Rajasthan Board RBSE Solutions for Class 8 Maths Chapter 11 Mensuration Ex 11.1 Textbook Exercise Questions and Answers.
Rajasthan Board RBSE Solutions for Class 8 Maths in Hindi Medium & English Medium are part of RBSE Solutions for Class 8. Students can also read RBSE Class 8 Maths Important Questions for exam preparation. Students can also go through RBSE Class 8 Maths Notes to understand and remember the concepts easily. Practicing the class 8 maths chapter 6 try these solutions will help students analyse their level of preparation.
Question 1.
A square and a rectangular field with measurements as given in the figure have the same perimeter. Which field has a larger area?
Answer:
Let x be the breadth of the rectangle.

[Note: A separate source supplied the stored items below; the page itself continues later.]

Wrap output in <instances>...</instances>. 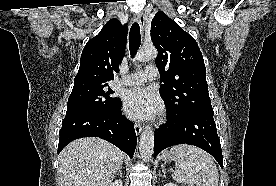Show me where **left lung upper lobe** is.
<instances>
[{"label":"left lung upper lobe","instance_id":"1","mask_svg":"<svg viewBox=\"0 0 276 186\" xmlns=\"http://www.w3.org/2000/svg\"><path fill=\"white\" fill-rule=\"evenodd\" d=\"M151 39L158 50L155 63L164 82L159 92L167 110L176 115L213 110L204 59L195 39L163 11L152 19Z\"/></svg>","mask_w":276,"mask_h":186}]
</instances>
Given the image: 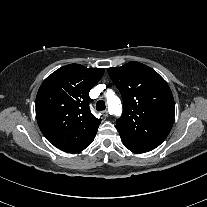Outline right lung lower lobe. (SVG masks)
<instances>
[{"label":"right lung lower lobe","mask_w":207,"mask_h":207,"mask_svg":"<svg viewBox=\"0 0 207 207\" xmlns=\"http://www.w3.org/2000/svg\"><path fill=\"white\" fill-rule=\"evenodd\" d=\"M95 137V136H94ZM94 137L93 138H91L90 140H88L86 143H84L81 147H79L76 151H74V152H79V151H82V150H84L85 148H87L89 145H90V143L93 141V139H94ZM73 152V153H74Z\"/></svg>","instance_id":"obj_1"}]
</instances>
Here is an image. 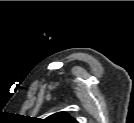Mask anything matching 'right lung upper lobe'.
Here are the masks:
<instances>
[{
  "label": "right lung upper lobe",
  "mask_w": 134,
  "mask_h": 123,
  "mask_svg": "<svg viewBox=\"0 0 134 123\" xmlns=\"http://www.w3.org/2000/svg\"><path fill=\"white\" fill-rule=\"evenodd\" d=\"M46 120L48 122H53V123H77L74 118H71L65 112L55 113V114L49 116Z\"/></svg>",
  "instance_id": "right-lung-upper-lobe-1"
}]
</instances>
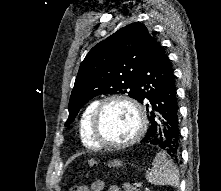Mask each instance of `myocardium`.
Instances as JSON below:
<instances>
[{"mask_svg":"<svg viewBox=\"0 0 221 191\" xmlns=\"http://www.w3.org/2000/svg\"><path fill=\"white\" fill-rule=\"evenodd\" d=\"M114 101H121V102L128 104L130 107L133 108L138 119V126L134 135L128 140L124 142H120V143H112V142L106 141L101 131V118H102L104 109L109 103L114 102ZM145 127H146V117L139 102L127 95L113 94L104 98L98 103L94 111L92 121H91V136L93 140L100 147H106V148H112V149H123L138 142L145 131Z\"/></svg>","mask_w":221,"mask_h":191,"instance_id":"1","label":"myocardium"}]
</instances>
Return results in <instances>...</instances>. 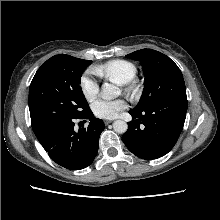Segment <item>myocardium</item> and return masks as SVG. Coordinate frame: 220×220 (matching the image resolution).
I'll return each instance as SVG.
<instances>
[{"label": "myocardium", "instance_id": "obj_1", "mask_svg": "<svg viewBox=\"0 0 220 220\" xmlns=\"http://www.w3.org/2000/svg\"><path fill=\"white\" fill-rule=\"evenodd\" d=\"M123 87H124V92L131 95L135 94L138 90L135 81H130L129 83L124 84Z\"/></svg>", "mask_w": 220, "mask_h": 220}]
</instances>
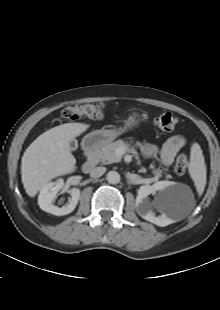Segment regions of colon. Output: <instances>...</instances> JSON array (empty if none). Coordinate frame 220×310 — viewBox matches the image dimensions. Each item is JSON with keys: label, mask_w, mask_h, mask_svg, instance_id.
Segmentation results:
<instances>
[{"label": "colon", "mask_w": 220, "mask_h": 310, "mask_svg": "<svg viewBox=\"0 0 220 310\" xmlns=\"http://www.w3.org/2000/svg\"><path fill=\"white\" fill-rule=\"evenodd\" d=\"M104 112V105L100 102H87L64 108L60 116L66 120H79L81 118H101ZM157 128L163 131H172L177 125V118L170 112L159 114L154 119ZM189 157L185 154L180 155L175 164V172L179 175L184 174L189 167Z\"/></svg>", "instance_id": "obj_1"}]
</instances>
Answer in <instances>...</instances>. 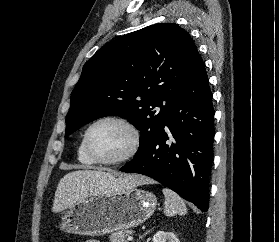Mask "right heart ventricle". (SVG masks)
<instances>
[{
  "label": "right heart ventricle",
  "instance_id": "e07e8e85",
  "mask_svg": "<svg viewBox=\"0 0 279 242\" xmlns=\"http://www.w3.org/2000/svg\"><path fill=\"white\" fill-rule=\"evenodd\" d=\"M77 160L86 166H92L95 163L88 157V155L85 152L84 144H83V138L81 139L78 148H77Z\"/></svg>",
  "mask_w": 279,
  "mask_h": 242
}]
</instances>
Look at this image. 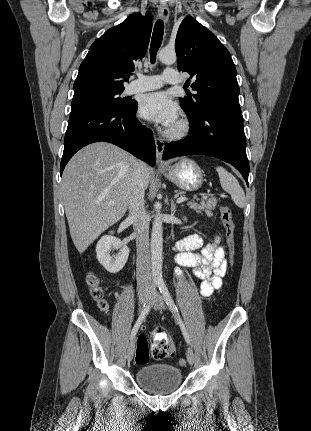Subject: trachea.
Instances as JSON below:
<instances>
[{
  "mask_svg": "<svg viewBox=\"0 0 311 431\" xmlns=\"http://www.w3.org/2000/svg\"><path fill=\"white\" fill-rule=\"evenodd\" d=\"M164 32L163 20H158L154 25V31L152 34V40L150 45V59L151 63H155L157 52L162 44ZM185 89L187 87H184Z\"/></svg>",
  "mask_w": 311,
  "mask_h": 431,
  "instance_id": "trachea-1",
  "label": "trachea"
}]
</instances>
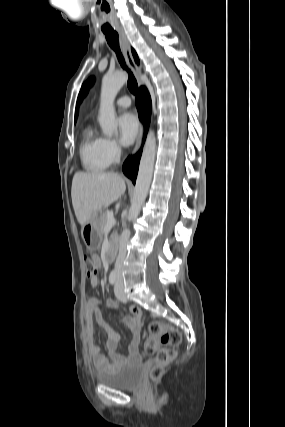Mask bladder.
Returning <instances> with one entry per match:
<instances>
[{
  "label": "bladder",
  "instance_id": "1",
  "mask_svg": "<svg viewBox=\"0 0 285 427\" xmlns=\"http://www.w3.org/2000/svg\"><path fill=\"white\" fill-rule=\"evenodd\" d=\"M142 364L134 363L118 371L100 373L97 380L115 389H135L142 381Z\"/></svg>",
  "mask_w": 285,
  "mask_h": 427
}]
</instances>
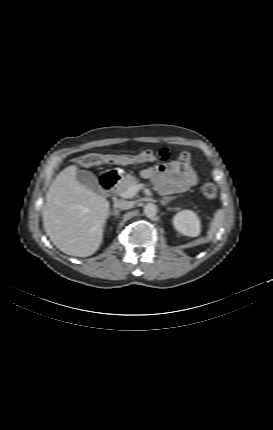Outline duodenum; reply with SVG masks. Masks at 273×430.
Segmentation results:
<instances>
[{
    "mask_svg": "<svg viewBox=\"0 0 273 430\" xmlns=\"http://www.w3.org/2000/svg\"><path fill=\"white\" fill-rule=\"evenodd\" d=\"M119 177L113 172H107L100 179L101 186L105 192H110L116 186Z\"/></svg>",
    "mask_w": 273,
    "mask_h": 430,
    "instance_id": "obj_1",
    "label": "duodenum"
}]
</instances>
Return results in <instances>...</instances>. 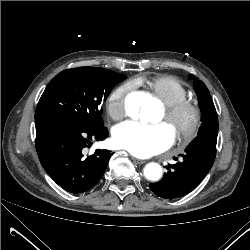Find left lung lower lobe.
Segmentation results:
<instances>
[{"label": "left lung lower lobe", "mask_w": 250, "mask_h": 250, "mask_svg": "<svg viewBox=\"0 0 250 250\" xmlns=\"http://www.w3.org/2000/svg\"><path fill=\"white\" fill-rule=\"evenodd\" d=\"M217 134L213 131L198 136L181 155L183 159L167 167L168 172L159 182L150 184V189L160 197L173 199L195 188L214 163Z\"/></svg>", "instance_id": "left-lung-lower-lobe-1"}]
</instances>
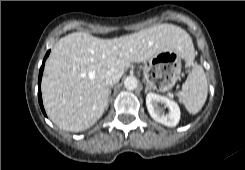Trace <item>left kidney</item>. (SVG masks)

It is given that the perimeter of rectangle = perimeter of square
∴ 2(80 + x) = 4 × 60
or 80 + x = 120
or x = 120 - 80 = 40
i.e.,breadth of the rectangle = 40 m
Now, area of the square = (60 × 60) m2
= 3600 m2
and, the area of the rectangle = (40 × 80) m2
= 3200 m2
Since 3600 m2 > 3200 m2
∴ Area of the square field (a) is greater.
Question 2.
Kaushik has a square plot with the measurement as shown in the figure. She wants to construct a house in the middle of the plot. A garden is developed around the house. Find the total cost of developing a garden around the house at the rate of ₹ 55 per m2.
Answer:
Area of garden = Area of the outer square - Area of the inner rectangle
= 25 × 25 m2 - 20 × 15 m2
= (625 - 300) m2 = 325 m2
Cost of developing a garden @ ₹ 55 per sq. meter
= ₹ (55 × 325)
= ₹ 17,875
Question 3.
The shape of a garden is rectangular in the middle and semi circular at the ends as shown in the diagram. Find the area and the perimeter of this garden [Length of rectangle is 20 - (3.5 + 3.5) metres].
Answer:
Total area of the garden
= Area of the rectangular portion + The sum of the areas of the pair of semicircle
= (13 × 7)m2 + (2 × \(\frac{1}{2}\) × \(\frac{22}{7}\) × 3.5 × 3.5)m2
= (91 + 38.5)m2
= 129.5 m2
Perimeter of the garden = 2 × length of the rectangular portion + circumference of circle
= (2 × 13 + 2 × \(\frac{22}{7}\) × 3.5)m
= (26 + 22) m = 48 m
Question 4.
A flooring tile has the shape of a parallelogram whose base is 24 cm and the corresponding height is 10 cm. How many such tiles are required to cover a floor of area 1080 m2? (If required you can split the tiles in whatever way you want to fill up the comers).
Answer:
Area of parallelogram = Base × corresponding height
Area of each tile = \(\left(\frac{24}{100} \times \frac{10}{100}\right)\)m2
= \(\frac{24}{10000}\) m2 = 0.024 m2
∴ Area of the floor = 1080 m2
Now, number of tiles = \(\frac{\text { Total Area }}{\text { Area of each tile }}\)
= \(\frac{1080}{0.024}\)
= 45,000 tiles
Question 5.
An ant is moving around a few food pieces of different shapes scattered on the floor. For which food- piece would the ant have to take a longer round? Remember, circumference of a circle can be obtained by using the expression c = 2πr, where r is the radius of the circle.
Answer:
(a) Diameter = 2.8 cm 2 8
⇒ Radius = \(\frac{2.8}{2}\) cm = 1.4 cm
Perimeter of a circle = 2πr
Perimeter of a semi-circle = \(\frac{2 \pi r}{2}\) = πr
∴ Perimeter of the figure = πr + Diameter
= \(\frac{22}{7}\) × 1.4 cm + 2.8 cm
= \(\left(\frac{22}{7} \times \frac{14}{10}+2.8\right)\) cm
= 7.2 cm
(b) Perimeter of the semi-circle part
= πr = \(\frac{22}{7}\) × 1.4 cm
= 4.4 cm
Perimeter of the remaining part
= 1.5 cm + 2.8 cm + 1.5 cm
= 5.8 cm
∴ Perimeter of the figure
= 4.4 cm + 5.8 cm
= 10.2 cm
(c) Perimeter of the semi-circular part
= \(\frac{\pi d}{2}=\frac{22}{7} \times \frac{2.8}{2}\) = 4.4 cm
∴ Perimeter of the figure
= 4.4 cm + 2 cm + 2 cm
= 8.4 cm
Since, 7.2 cm < 8.4 cm < 10.2 cm
Clearly, the ant have to take a longer round in case of food piece (b).